Go through the records below and return each line that has "Glow" in it.

─── Extracted entries ───

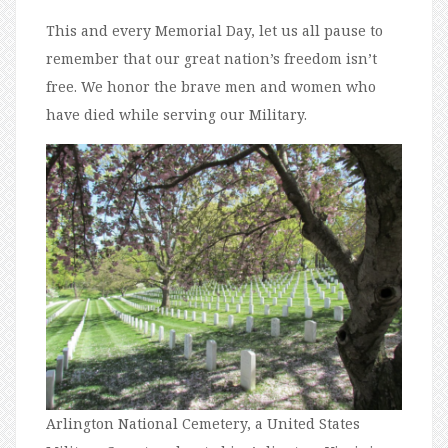
This and every Memorial Day, let us all pause to
remember that our great nation’s freedom isn’t
free. We honor the brave men and women who
have died while serving our Military.
Arlington National Cemetery, a United States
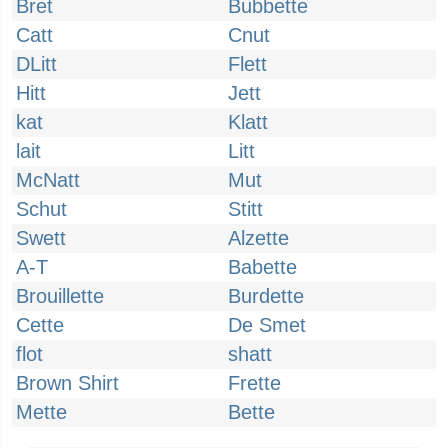
Bret
Bubbette
Catt
Cnut
DLitt
Flett
Hitt
Jett
kat
Klatt
lait
Litt
McNatt
Mut
Schut
Stitt
Swett
Alzette
A-T
Babette
Brouillette
Burdette
Cette
De Smet
flot
shatt
Brown Shirt
Frette
Mette
Bette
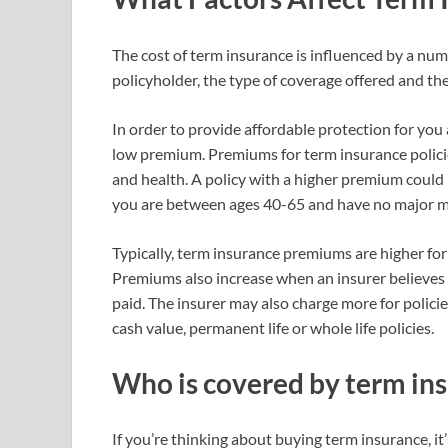
The cost of term insurance is influenced by a numb
policyholder, the type of coverage offered and the
In order to provide affordable protection for you
low premium. Premiums for term insurance policie
and health. A policy with a higher premium could
you are between ages 40-65 and have no major me
Typically, term insurance premiums are higher fo
Premiums also increase when an insurer believes th
paid. The insurer may also charge more for polici
cash value, permanent life or whole life policies.
Who is covered by term in
If you’re thinking about buying term insurance, i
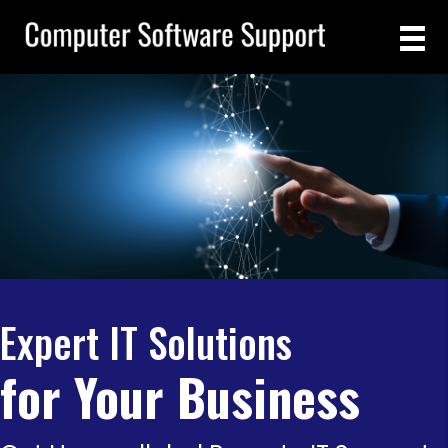
Expert IT Solutions
for Your Business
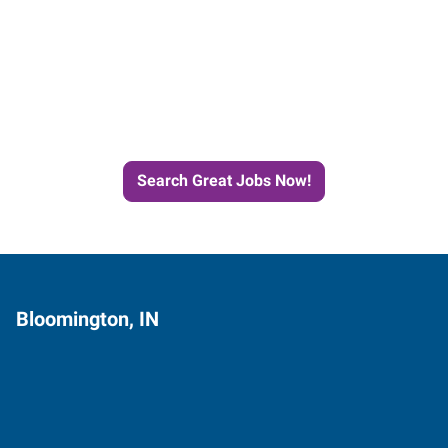
Start the Journey to Your
Next Job with Express
Search Great Jobs Now!
Bloomington, IN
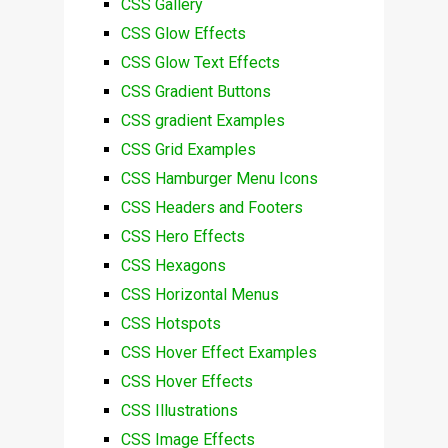
CSS Gallery
CSS Glow Effects
CSS Glow Text Effects
CSS Gradient Buttons
CSS gradient Examples
CSS Grid Examples
CSS Hamburger Menu Icons
CSS Headers and Footers
CSS Hero Effects
CSS Hexagons
CSS Horizontal Menus
CSS Hotspots
CSS Hover Effect Examples
CSS Hover Effects
CSS Illustrations
CSS Image Effects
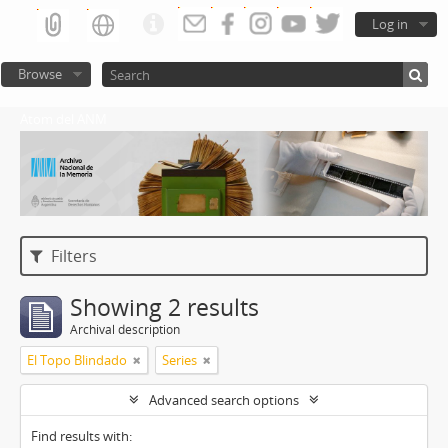
Log in
Browse
Atom del ANM
Filters
Showing 2 results
Archival description
El Topo Blindado
Series
Advanced search options
Find results with:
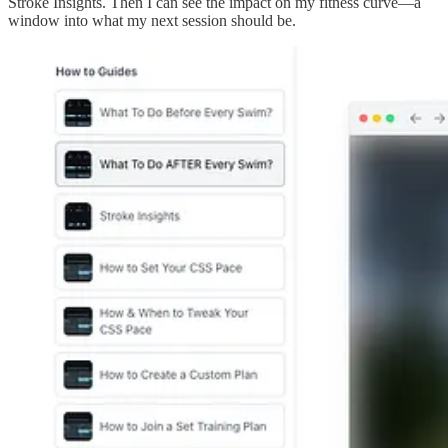
Stroke Insights. Then I can see the impact on my fitness curve—a
window into what my next session should be.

───

Task answer »
CSS Glow Effects
CSS Glow Text Effects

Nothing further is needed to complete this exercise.